Data Kemiskinan Berantakan




Indonesia merupakan salah satu negara dengan pertumbuhan ekonomi cukup besar. Namun, sekitar 24,79 juta penduduknya masih hidup di bawah garis kemiskinan. Dibutuhkan kepekaan negara dalam memberi solusi untuk mengentaskan kemiskinan agar lebih sejahtera dan mandiri.

Di sisi lain, dampak Co­vid-19 memengaruhi semua lini kehidupan, apalagi masyarakat mis­kin. Mereka rentan baik aspek ke­sehatan, sosial, maupun ekonomi. Ketersendatan aktivitas perekono­mian dan pendapatan masyarakat yang menurun mengakibatkan angka kemiskinan berjumlah 9,78 persen.

Pemerintah berupaya mena­ngani dampak pandemi Covid-19 melalui Jaring Pengaman Sosial dan Pemulihan Ekonomi Nasional. Bahkan, anggarannya mencapai 695,2 triliun rupiah pada tahun 2020 dan 356,5 triliun pada tahun ini.

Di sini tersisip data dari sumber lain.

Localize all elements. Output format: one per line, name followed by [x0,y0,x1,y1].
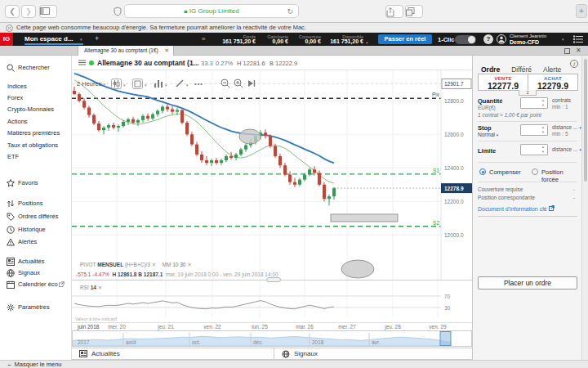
sidebar-item-actions[interactable]: Actions [0,116,72,127]
tag-icon [7,213,15,221]
panel-restore-icon[interactable] [564,48,570,54]
candle-type-button[interactable]: ▾ [111,79,126,90]
sidebar-item-signaux[interactable]: Signaux [0,267,72,278]
address-bar[interactable]: 🔒︎ IG Group Limited ↻ [124,4,299,18]
date-tick: ven. 29 [429,324,446,330]
browser-forward-button[interactable]: ❯ [21,5,36,18]
close-tab-icon[interactable]: ✕ [164,46,169,56]
add-workspace-button[interactable]: + [95,34,99,43]
sidebar-item-ordres-diff-r-s[interactable]: Ordres différés [0,211,72,222]
close-notice-icon[interactable] [6,23,13,32]
search-icon [7,64,15,72]
price-axis[interactable]: 12800.012600.012400.012200.012000.012901… [441,70,472,280]
info-icon[interactable]: i [570,60,578,68]
stepper-icons[interactable]: ▴▾ [540,98,546,108]
panel-close-icon[interactable]: ✕ [576,47,581,54]
panel-scrollbar[interactable] [581,56,588,360]
browser-sidebar-button[interactable] [39,5,57,18]
signals-tab-label: Signaux [294,350,318,357]
privacy-shield-icon[interactable] [114,7,122,16]
help-icon[interactable]: ? [483,34,493,44]
sidebar-item-favoris[interactable]: Favoris [0,177,72,188]
share-icon [386,7,394,17]
sidebar-item-etf[interactable]: ETF [0,151,72,162]
place-order-button[interactable]: Placer un ordre [478,276,577,289]
svg-text:S2: S2 [433,220,439,226]
order-panel-tab-différé[interactable]: Différé [511,65,532,74]
limit-distance-select[interactable]: distance ... ▾ [552,146,581,152]
price-chart[interactable]: PivS1S212800.012600.012400.012200.012000… [72,70,472,280]
instrument-tab[interactable]: Allemagne 30 au comptant (1€) ✕ [78,46,174,56]
remove-mm-icon[interactable]: ✕ [187,262,191,267]
kid-document-link[interactable]: Document d'information clé [478,205,555,212]
chart-annotations[interactable] [239,129,398,278]
spread-badge: 2 [519,90,537,96]
buy-price-button[interactable]: ACHAT 12279.9 [528,74,578,91]
sidebar-item-positions[interactable]: Positions [0,198,72,209]
new-tab-button[interactable]: + [576,4,587,18]
tabs-overview-button[interactable] [405,5,423,18]
one-click-toggle[interactable] [455,35,476,44]
timeframe-selector[interactable]: 2 Heures ▾ [77,79,105,90]
sidebar-item-taux-et-obligations[interactable]: Taux et obligations [0,140,72,150]
browser-back-button[interactable]: ❮ [5,5,20,18]
stepper-icons[interactable]: ▴▾ [540,125,546,135]
reload-icon[interactable]: ↻ [287,6,293,18]
sidebar-item-label: Indices [7,81,27,92]
rsi-pane[interactable]: 7030 [72,280,472,318]
remove-rsi-icon[interactable]: ✕ [98,285,102,290]
indicators-button[interactable]: ▾ [154,79,167,90]
stepper-icons[interactable]: ▴▾ [540,145,546,155]
workspace-tab[interactable]: Mon espace d... [24,35,74,43]
signals-tab[interactable]: Signaux [274,348,472,359]
layout-button[interactable]: ▾ [132,79,147,90]
scrollbar-thumb[interactable] [584,59,587,182]
sidebar-item-parametres[interactable]: Paramètres [0,302,72,312]
drawing-tools-button[interactable]: ▾ [175,79,189,90]
stop-input[interactable]: ▴▾ [520,124,548,136]
order-panel-tab-alerte[interactable]: Alerte [543,65,561,74]
sidebar-item-label: Forex [7,92,23,103]
chart-menu-icon[interactable] [78,60,86,65]
sidebar-item-historique[interactable]: Historique [0,224,72,235]
account-chevron-down-icon[interactable]: ▾ [562,37,564,42]
stop-type-select[interactable]: Normal ▾ [478,132,498,137]
avatar[interactable] [497,34,506,44]
globe-icon [282,350,290,358]
chart-navigator[interactable]: 2017aoûtoct.déc.2018avr. [72,330,472,347]
offset-radio[interactable] [479,168,486,175]
zoom-out-button[interactable] [220,79,230,90]
sidebar-search[interactable]: Rechercher [0,62,72,73]
go-live-button[interactable]: Passer en réel [378,34,432,44]
quantity-input[interactable]: ▴▾ [520,97,548,109]
more-tools-icon[interactable]: ••• [194,79,203,90]
svg-text:12400.0: 12400.0 [444,165,464,171]
zoom-in-button[interactable] [234,79,243,90]
stop-distance-select[interactable]: distance ... ▾ [552,124,581,130]
remove-pivot-icon[interactable]: ✕ [152,262,156,267]
svg-text:S1: S1 [433,168,439,173]
go-to-latest-button[interactable] [247,79,256,90]
sidebar-item-mati-res-premi-res[interactable]: Matières premières [0,128,72,138]
offset-radio-label[interactable]: Compenser [489,168,521,176]
sidebar-item-indices[interactable]: Indices [0,81,72,92]
stats-chevron-down-icon[interactable]: ▾ [366,40,368,45]
chart-instrument-title[interactable]: Allemagne 30 au comptant (1... [97,59,199,67]
sidebar-item-forex[interactable]: Forex [0,92,72,103]
sell-price-button[interactable]: VENTE 12277.9 [478,74,528,91]
sidebar-item-label: Historique [18,224,46,235]
chart-title-chevron-down-icon[interactable]: ▾ [189,61,192,66]
sidebar-item-crypto-monnaies[interactable]: Crypto-Monnaies [0,104,72,114]
sidebar-item-calendrier-co[interactable]: Calendrier éco [0,279,72,289]
sidebar-item-actualit-s[interactable]: Actualités [0,256,72,267]
workspace-active-underline [24,43,83,45]
news-tab[interactable]: Actualités [72,348,274,359]
limit-input[interactable]: ▴▾ [520,144,548,155]
workspace-chevron-down-icon[interactable]: ▾ [80,37,82,42]
hide-menu-button[interactable]: ← Masquer le menu [7,361,62,368]
date-tick: jeu. 28 [385,324,401,330]
watchlist-menu-icon[interactable] [573,35,583,43]
sidebar-item-alertes[interactable]: Alertes [0,236,72,247]
share-button[interactable] [385,5,403,18]
forced-position-radio[interactable] [532,168,538,175]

Pemerintah melalui Kemen­terian Sosial terus menggulirkan bantuan sosial (bansos) sebagai salah satu jaring pengamangan. Bansos diberikan kepada masyara­kat terdampak ke seluruh pelosok negeri. Bansos penanganan dam­pak Covid-19 diharapkan dapat meringankan beban masyarakat dalam memenuhi kebutuhan dasar, menjaga daya beli, dan mengge­rakkan roda ekonomi di tengah pandemi Covid-19.

Namun, dalam perkembangan­nya banyak kendala. Salah satunya ketidaksesuaian data dan ket­ersendatan penyaluran. Kemensos tampaknya juga harus mengem­balikan kepercayaan publik usai adanya kasus korupsi dana bansos. Langkah awal pemerintah untuk menjawab tantangan-tantangan bansos maupun upaya peningkatan kesejahteraan sosial dengan melan­tik menteri baru.

Untuk mendalami berbagai per­soalan yang menerpa penyaluran bansos, wartawan Koran Jakarta, Muhamad Ma’rup, mewawanca­rai Menteri Sosial (Mensos), Tri Rismaharini, dalam beberapa ke­sempatan. Berikut petikannya.

Meski baru menjabat seba­gai Mensos, apa saja tantangan dalam penyaluran bansos pada masa pandemi Covid-19?

Saya mengakui, penyaluran bansos belum optimal. Tapi, itu bu­kan halangan. Malah, kami harus berupaya lebih agar penyalurannya benar-benar sesuai, tepat sasaran, dan berdampak baik bagi masya­rakat.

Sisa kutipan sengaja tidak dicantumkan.